Total Industrial Leasing Volume drops 4.5% Year-on-Year (YoY) in Q3

Vacancy of Single- & Multiple-User Factory stayed flat at 10.9% and 9% respectively Business Park experienced stability in Vacancy but Rents saw slight drop

Savills Q3 Industrial Report shares that total leasing volume declined by 4.5% YoY to 3,061 tenancies in Q3/2025.  This was almost the same as the quarterly average of 3,065 deals for the last three years (2022 to 2024).

The factory and warehouse segments faced cautious sentiment and slower leasing activity in Q3, with demand falling across the board in the quarter. While single-factory segment recorded a decline of 17.5% YoY in Q3, multiple-user factory and warehouse segments posted a marginal decrease of 4.0% and 1.6% YoY respectively

Although demand showed signs of moderating but with new supply limited, the vacancy rate for single- and multiple-user factory stayed relatively flat at 10.9% and 9.0% respectively in Q3. The warehouse vacancy rate eased by 0.8 percentage point (ppt) QoQ to 10.4% in Q3, underpinned by a healthy net take-up of over 1.1 million sq ft in the West Planning Region. This could be attributed to the major new completion - Maersk’s World Gateway 2, which was fully pre-committed.

According to Savills’ basket of private industrial properties, prime warehouse and logistics properties[1] monthly rents increased at a faster rate in Q3, rising 4.3% QoQ to S$1.82 per sq ft.
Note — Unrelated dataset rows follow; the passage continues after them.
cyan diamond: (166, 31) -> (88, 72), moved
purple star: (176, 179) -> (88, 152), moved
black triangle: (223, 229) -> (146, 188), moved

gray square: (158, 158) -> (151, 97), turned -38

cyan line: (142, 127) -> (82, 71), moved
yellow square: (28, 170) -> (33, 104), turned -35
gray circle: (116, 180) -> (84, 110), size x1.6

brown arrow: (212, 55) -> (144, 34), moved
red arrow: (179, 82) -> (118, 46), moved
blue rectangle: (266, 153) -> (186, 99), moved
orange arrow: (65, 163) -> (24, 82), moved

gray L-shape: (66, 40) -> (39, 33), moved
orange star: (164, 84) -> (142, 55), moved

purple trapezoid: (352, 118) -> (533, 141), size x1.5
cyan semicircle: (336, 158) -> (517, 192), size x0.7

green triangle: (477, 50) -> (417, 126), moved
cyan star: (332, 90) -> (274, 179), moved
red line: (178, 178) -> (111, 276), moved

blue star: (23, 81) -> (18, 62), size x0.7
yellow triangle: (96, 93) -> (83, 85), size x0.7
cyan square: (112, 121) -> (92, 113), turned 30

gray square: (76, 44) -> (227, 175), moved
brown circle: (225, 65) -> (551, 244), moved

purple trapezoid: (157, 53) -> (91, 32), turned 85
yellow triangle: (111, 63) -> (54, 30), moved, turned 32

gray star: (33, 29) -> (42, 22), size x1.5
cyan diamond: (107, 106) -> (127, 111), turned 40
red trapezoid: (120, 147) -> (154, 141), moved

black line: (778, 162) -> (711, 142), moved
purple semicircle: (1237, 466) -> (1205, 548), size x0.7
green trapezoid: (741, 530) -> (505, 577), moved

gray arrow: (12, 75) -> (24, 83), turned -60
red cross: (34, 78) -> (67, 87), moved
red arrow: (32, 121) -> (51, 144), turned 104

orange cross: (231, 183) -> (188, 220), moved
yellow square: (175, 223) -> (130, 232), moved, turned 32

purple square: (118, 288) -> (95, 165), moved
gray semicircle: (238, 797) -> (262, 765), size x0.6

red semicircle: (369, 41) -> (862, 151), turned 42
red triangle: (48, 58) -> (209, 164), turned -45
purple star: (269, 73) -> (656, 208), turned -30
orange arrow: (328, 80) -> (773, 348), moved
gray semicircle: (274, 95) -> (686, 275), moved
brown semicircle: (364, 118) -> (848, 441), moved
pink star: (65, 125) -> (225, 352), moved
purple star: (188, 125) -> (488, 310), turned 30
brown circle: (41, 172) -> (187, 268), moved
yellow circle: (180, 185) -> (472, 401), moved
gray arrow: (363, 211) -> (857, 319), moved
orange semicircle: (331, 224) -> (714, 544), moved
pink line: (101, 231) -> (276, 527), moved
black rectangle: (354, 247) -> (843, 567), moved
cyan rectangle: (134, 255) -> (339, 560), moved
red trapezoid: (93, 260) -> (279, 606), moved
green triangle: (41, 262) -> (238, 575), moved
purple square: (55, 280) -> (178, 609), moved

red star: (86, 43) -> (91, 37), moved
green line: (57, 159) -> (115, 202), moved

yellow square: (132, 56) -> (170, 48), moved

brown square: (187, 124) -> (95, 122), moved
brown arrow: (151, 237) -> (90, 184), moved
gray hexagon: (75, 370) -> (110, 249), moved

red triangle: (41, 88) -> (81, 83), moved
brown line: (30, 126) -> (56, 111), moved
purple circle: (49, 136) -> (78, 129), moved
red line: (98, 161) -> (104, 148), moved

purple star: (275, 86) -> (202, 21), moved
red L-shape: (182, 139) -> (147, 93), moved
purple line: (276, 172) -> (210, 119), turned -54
Meanwhile, multiple-user factory saw muted rental growth, with JTC’s rental index climbing by 0.4% QoQ in Q3 (compared QoQ in Q2). Savills’ prime multiple-user factory[2] monthly rents slipped by 0.3% QoQ to S$2.25 per sq ft in Q3.

Compared to the 418 transactions recorded in Q2, the strata industrial sales momentum[3] remained steady in Q3 with 406 transactions recorded in the quarter. Nonetheless, it fell below the quarterly average of 444 deals in the last three years (2022 to 2024). Despite the lower interest rates, investor sentiments remain clouded by heightened volatility stemming from the tariff uncertainty, hence adopting a wait-and-see approach and delaying investments.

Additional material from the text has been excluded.